Design, participants and setting: A cross-sectional survey of all paediatric oncology services in Australia and New Zealand (ANZ) in December 2005.
Main outcome measures: Sperm, oocyte and gonadal tissue collection and storage practices at paediatric oncology services; comparisons with recently published North American practices and with current recommendations for best practice.

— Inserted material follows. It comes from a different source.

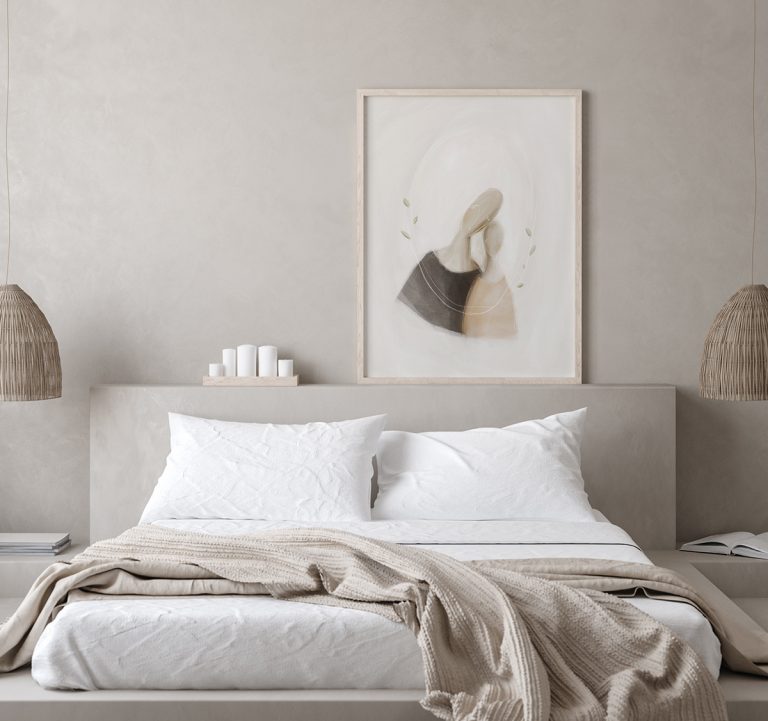 Find the location of a particular element. The image size is (768, 721). blanket is located at coordinates (359, 564).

Results: 12 of the 13 centres (92%) completed the survey. All centres offered sperm preservation, but only 10 (83%) offered oocyte/ovarian tissue preservation. Two centres were using gonadotrophin-releasing hormone analogues for fertility protection in postpubertal females. Five (42%) had offered fertility preservation to patients before the completion of their sexual development. All centres were more likely to offer sperm preservation than oocyte preservation for any given disease. The most common diseases for which conservation was offered were lymphomas and sarcomas. The anticipated cumulative dose at which centres elected to offer fertility preservation varied widely, both for the alkylator cyclophosphamide (any to 10 g/m2) and for abdominal/pelvic irradiation (any to 12 Gy) and spinal irradiation (any to 18 Gy). Fertility counselling was offered in a variety of settings by nine (75%) of the centres. Despite 11 centres (92%) agreeing that fertility preservation guidelines would be helpful, only two (17%) had guidelines in place.
Conclusions: There are inconsistencies in the indications for and methods of gamete conservation in paediatric oncology centres throughout ANZ. Variations in practice on a background of unresolved medical, legal and ethical issues suggest the development of guidelines would be helpful.